Background

Positron emission tomography (PET) imaging improves the diagnosis of Alzheimer’s disease (AD) due to the broad range of functional processes it assesses [1]. One of the most common radiotracers for PET scans, both in the clinic and in research, is 2-[18F]-fluoro-2-deoxy-d-glucose (FDG). This radiotracer evaluates the metabolism in the brain by measuring glucose consumption, allowing for the recognition of specific disease patterns. AD is characterized by a hypometabolic pattern that includes regions such as the precuneus, posterior cingulate cortex, posterior temporoparietal cortex, and medial temporal lobe [2]. The identification of the hypometabolic pattern caused by the disease is of great importance for clinicians during the diagnostic process. Another advantage of using FDG-PET is that it is sensitive to changes in the early stages of the disease, even in patients without clinical symptoms of dementia [3,4,5]. However, visual reading of the FDG-PET images relies on the experience of the reader [2, 6]. Therefore, different methods of user-independent analyses have been developed to assist in the interpretation of the scans [7,8,9].

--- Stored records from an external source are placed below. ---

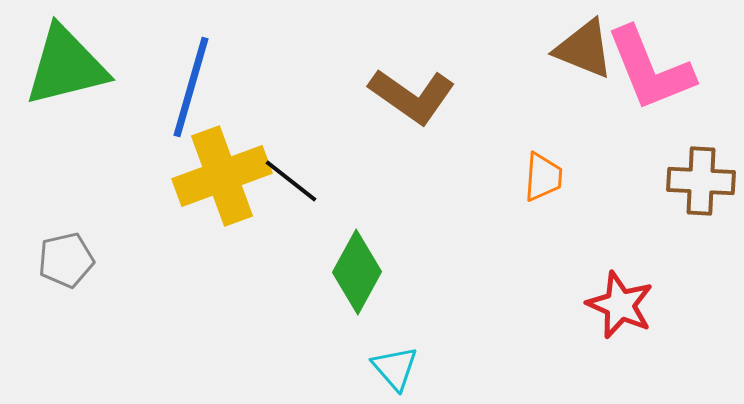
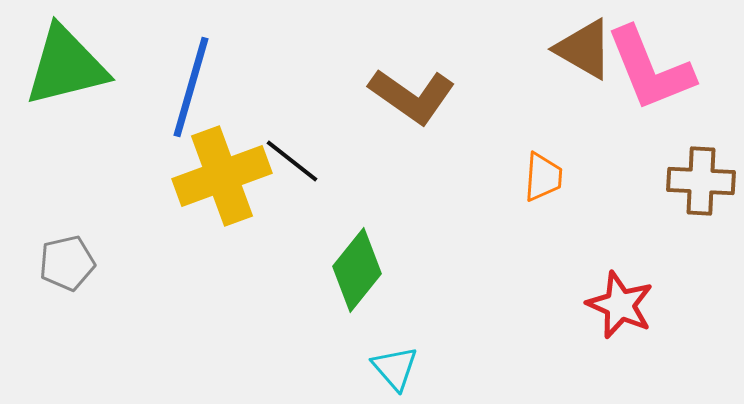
brown triangle: rotated 8 degrees clockwise
black line: moved 1 px right, 20 px up
gray pentagon: moved 1 px right, 3 px down
green diamond: moved 2 px up; rotated 10 degrees clockwise
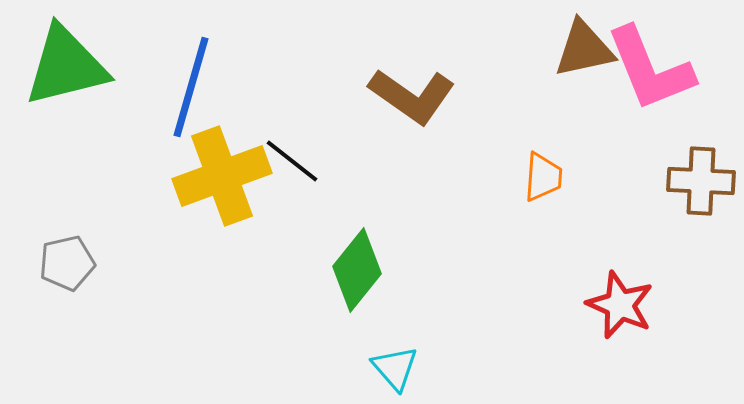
brown triangle: rotated 42 degrees counterclockwise
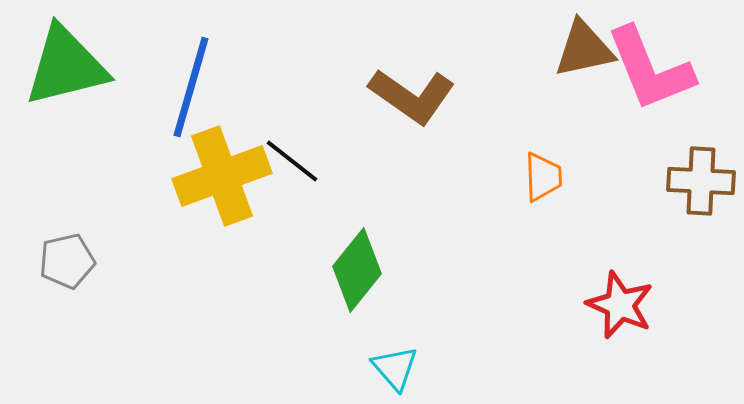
orange trapezoid: rotated 6 degrees counterclockwise
gray pentagon: moved 2 px up
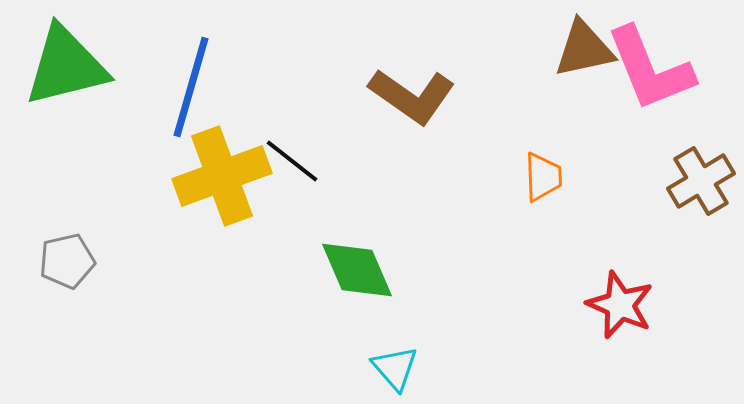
brown cross: rotated 34 degrees counterclockwise
green diamond: rotated 62 degrees counterclockwise
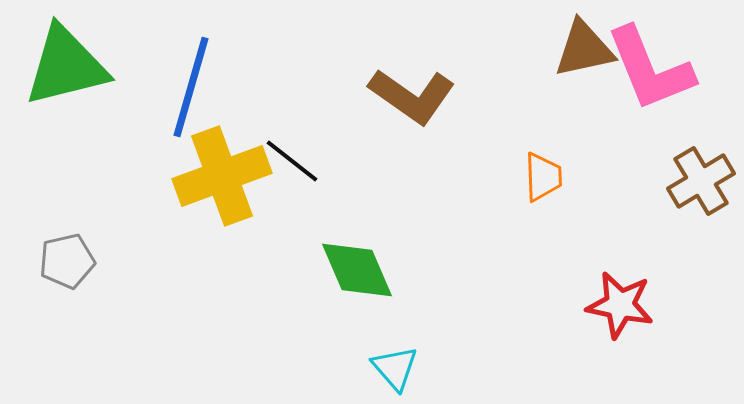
red star: rotated 12 degrees counterclockwise
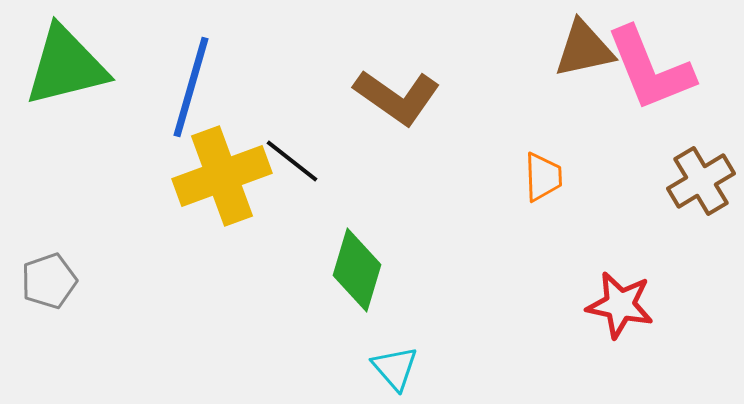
brown L-shape: moved 15 px left, 1 px down
gray pentagon: moved 18 px left, 20 px down; rotated 6 degrees counterclockwise
green diamond: rotated 40 degrees clockwise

Previous studies have shown a link between glucose consumption and regional cerebral blood flow (rCBF): blood delivery across the brain increases with metabolic demand [10, 11]. This link might allow the use of rCBF images for the classification of AD patients since regions that have the glucose consumption affected might also be hypoperfused. These rCBF images can be derived from standardized uptake value ratio (SUVR) of radiotracers that measure the flow in the brain, such as 15O-Water [12], the weighted average of the initial frames of a dynamic scan [13,14,15], or through pharmacokinetic modelling [16,17,18].

A radiotracer that is commonly used in AD trials and in the clinic is 11C-labeled Pittsburgh Compound B (PIB). PET scans with PIB allow the clinician to assess the deposition of amyloid-β (Aβ) plaques in the brain. Therefore, FDG and PIB images provide complementary information that improve the diagnosis of AD [1, 19]. Yet, dual-tracer studies can be expensive and increase patient discomfort and exposure to radiation [17, 20]. Hence, the use of a single tracer to assess both Aβ deposits and the hypometabolism pattern in the brain at the same time would be ideal. In this respect, using both the tracer’s binding potential and parametric images of relative tracer flow (R1) might provide such complementary image information concerning Aβ deposition and rCBF, respectively.

Since PIB possesses high lipophilicity [21], it meets the prerequisite to provide rCBF images that might be a good surrogate for FDG. This hypothesis has already been explored in previous studies, which compared FDG scans to PIB images generated through pharmacokinetic modelling [16,17,18, 22], and a time-weighted average of the first frames of a dynamic PIB scan [13, 22,23,24,25].

A commonly known tool for the automated discrimination of AD patients is PMOD Alzheimer’s Discrimination Tool (PALZ). The user provides PALZ with the FDG images of a subject, which is compared to a database of healthy controls. PALZ estimates how different is the metabolism pattern of the provided image from a group of typical healthy subjects [6], and gives a score that helps to determine whether the subject presents an abnormal scan. Although this automated discrimination tool was designed for FDG, rCBF images might provide similar results due to the high correlation between images.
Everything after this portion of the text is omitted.